-------- Task data
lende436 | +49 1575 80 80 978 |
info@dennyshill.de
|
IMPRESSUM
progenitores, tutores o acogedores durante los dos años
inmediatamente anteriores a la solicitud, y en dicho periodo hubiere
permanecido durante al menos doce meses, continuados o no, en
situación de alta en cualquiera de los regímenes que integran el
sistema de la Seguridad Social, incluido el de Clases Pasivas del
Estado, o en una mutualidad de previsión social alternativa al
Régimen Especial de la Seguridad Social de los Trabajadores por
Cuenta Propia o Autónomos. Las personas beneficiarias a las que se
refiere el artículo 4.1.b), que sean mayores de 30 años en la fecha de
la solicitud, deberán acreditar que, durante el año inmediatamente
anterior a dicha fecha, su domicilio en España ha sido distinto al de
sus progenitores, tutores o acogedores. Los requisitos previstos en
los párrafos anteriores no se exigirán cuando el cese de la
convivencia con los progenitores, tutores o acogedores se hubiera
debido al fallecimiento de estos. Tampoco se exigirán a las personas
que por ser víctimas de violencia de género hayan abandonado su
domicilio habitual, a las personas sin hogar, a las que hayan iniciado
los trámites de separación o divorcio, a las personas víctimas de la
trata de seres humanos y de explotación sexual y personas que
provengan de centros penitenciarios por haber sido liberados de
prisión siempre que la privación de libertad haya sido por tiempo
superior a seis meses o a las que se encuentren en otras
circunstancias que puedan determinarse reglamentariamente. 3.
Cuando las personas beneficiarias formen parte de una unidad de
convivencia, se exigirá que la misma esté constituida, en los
----------------
-------- Task data
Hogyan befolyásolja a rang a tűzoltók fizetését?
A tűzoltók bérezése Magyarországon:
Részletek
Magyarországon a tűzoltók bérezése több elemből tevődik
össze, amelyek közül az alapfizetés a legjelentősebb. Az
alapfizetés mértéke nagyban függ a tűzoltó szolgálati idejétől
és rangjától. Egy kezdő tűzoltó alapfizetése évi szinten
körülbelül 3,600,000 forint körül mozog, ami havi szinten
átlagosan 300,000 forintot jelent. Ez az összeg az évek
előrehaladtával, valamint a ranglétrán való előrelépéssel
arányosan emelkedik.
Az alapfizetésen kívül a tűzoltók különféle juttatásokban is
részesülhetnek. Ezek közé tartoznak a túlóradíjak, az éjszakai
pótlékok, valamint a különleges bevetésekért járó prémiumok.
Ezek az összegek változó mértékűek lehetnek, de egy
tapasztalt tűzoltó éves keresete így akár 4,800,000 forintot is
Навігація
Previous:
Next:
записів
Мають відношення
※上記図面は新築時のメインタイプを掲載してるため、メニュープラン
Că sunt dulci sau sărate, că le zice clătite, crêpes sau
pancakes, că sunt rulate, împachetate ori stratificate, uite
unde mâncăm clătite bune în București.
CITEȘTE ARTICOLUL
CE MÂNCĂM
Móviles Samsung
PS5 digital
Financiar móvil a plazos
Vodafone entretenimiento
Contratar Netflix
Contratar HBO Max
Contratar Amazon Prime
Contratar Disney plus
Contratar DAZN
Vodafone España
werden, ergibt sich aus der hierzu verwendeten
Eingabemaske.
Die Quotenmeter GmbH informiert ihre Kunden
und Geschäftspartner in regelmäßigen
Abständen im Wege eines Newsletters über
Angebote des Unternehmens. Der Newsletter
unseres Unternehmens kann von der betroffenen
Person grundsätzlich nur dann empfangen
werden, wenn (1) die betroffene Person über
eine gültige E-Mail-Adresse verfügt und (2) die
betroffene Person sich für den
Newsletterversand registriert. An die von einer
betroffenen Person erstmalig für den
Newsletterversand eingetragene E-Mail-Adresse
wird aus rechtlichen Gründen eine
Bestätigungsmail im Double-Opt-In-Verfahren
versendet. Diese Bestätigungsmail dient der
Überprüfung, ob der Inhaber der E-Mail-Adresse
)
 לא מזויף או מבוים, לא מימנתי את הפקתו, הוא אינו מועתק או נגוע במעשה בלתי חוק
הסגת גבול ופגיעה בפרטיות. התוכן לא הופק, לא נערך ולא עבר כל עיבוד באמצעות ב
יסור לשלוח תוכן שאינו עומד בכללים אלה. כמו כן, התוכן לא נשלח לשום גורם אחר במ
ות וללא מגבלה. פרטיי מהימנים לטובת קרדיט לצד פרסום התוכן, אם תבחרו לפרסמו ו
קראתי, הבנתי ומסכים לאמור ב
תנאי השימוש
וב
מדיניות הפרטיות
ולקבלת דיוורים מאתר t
----------------
Exercise requirements
Write down again, exactly as given, only the lines above that fall from the line with "lende436 | +49 1575 80 80 978 |" to the line with "Régimen Especial de", inclusive.

Task output
lende436 | +49 1575 80 80 978 |
info@dennyshill.de
|
IMPRESSUM
progenitores, tutores o acogedores durante los dos años
inmediatamente anteriores a la solicitud, y en dicho periodo hubiere
permanecido durante al menos doce meses, continuados o no, en
situación de alta en cualquiera de los regímenes que integran el
sistema de la Seguridad Social, incluido el de Clases Pasivas del
Estado, o en una mutualidad de previsión social alternativa al
Régimen Especial de la Seguridad Social de los Trabajadores por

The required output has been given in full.